Apprendre, être disciples, être étudiants, être auditeur n’a pas beaucoup de sens si à un moment il n’y a pas de mise en pratique, si à un moment on ne devient pas acteur, artisan, porteur de ce discours, de cette parole, de cet enseignement qu’on a reçu. Certes, je ne dis pas que tous les paroissiens doivent forcément devenir prédicateur, de la même manière que tout les étudiants ne deviennent pas professeur. Mais une parole, un enseignement n’a de valeur que s’il sert à modifier, pour celui qui le reçoit, son approche, sa place.
Kierkegaard appelle cela la réduplication. Dans « l’école du christianisme » (un de ces ouvrages de 1850) il écrit : « […] exister dans ce que l’on comprend, c’est pratiquer la réduplication ». Autrement dit c’est un peu « mettre en pratique » mais à un stade existentiel. En effet, mettre en pratique c’est une question de technique : on m’explique comment installer un logiciel, comment faire la vidange de ma voiture, comment traiter une pathologie, tout cela est essentiel et incontournable mais il faut passer à la pratique ce qui exige justement de la pratique, du savoir faire, de l’expérience. La réduplication Kierkegaardienne va un peu plus loin puisqu’il s’agit d’habiter littéralement ce qu’on a appris.
Par exemple l’enseignement religieux, le catéchisme ou l’école biblique, n’a pas seulement pour but la connaissance pure, n’a pas non plus simplement pour but une mise en pratique (bien joindre les mains pour prier, utiliser les bonnes formules pour cela etc.), mais de rédupliquer l’enseignement c’est à dire de l’exister.
Et ce qui est justement intéressant avec ce passage, c’est que Jésus a le souci de les envoyer, de leur faire porter la parole avant qu’il ne soit parti d’au milieu d’eux. Est-ce qu’il faut y voir une sorte de stage ? Est-ce qu’il faut y voir le fait que Jésus leur fait anticiper le moment où ils devront prêcher l’Évangile, où ils cesseront d’être des disciples pour devenir des apôtres, le stage étant un avant goût de la mise pratique ?
Je pense justement que ce que propose le Christ n’est justement pas un stage, n’est pas pas une mise en pratique aussi noble et nécessaire que ça puisse être par ailleurs, mais bel et bien une réduplication.

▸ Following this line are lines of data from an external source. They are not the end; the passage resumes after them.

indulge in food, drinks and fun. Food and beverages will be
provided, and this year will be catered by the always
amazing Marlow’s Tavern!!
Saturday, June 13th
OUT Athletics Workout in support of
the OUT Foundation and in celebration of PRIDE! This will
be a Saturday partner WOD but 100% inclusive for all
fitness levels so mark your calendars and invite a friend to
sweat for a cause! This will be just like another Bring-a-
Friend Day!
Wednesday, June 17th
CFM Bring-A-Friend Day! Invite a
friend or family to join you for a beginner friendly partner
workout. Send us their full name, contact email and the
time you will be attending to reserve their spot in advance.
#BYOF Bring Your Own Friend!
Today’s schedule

Sur quoi est-ce que je m’appuie pour dire cela?
Tout simplement sur la réussite apparente des disciples : en effet notre texte conclut sur : « ils chassaient beaucoup de démons, oignaient d’huile beaucoup de malades et les guérissaient ». Quelle réussite ! A faire pâlir d’envie tout homme d’Église : ils chassent beaucoup, ils oignent beaucoup, ils guérissent beaucoup. Autrement dit si c’était un stage ce serait indiscutablement une réussite : engagement complet, rendement maximal, taux de réussite élevé.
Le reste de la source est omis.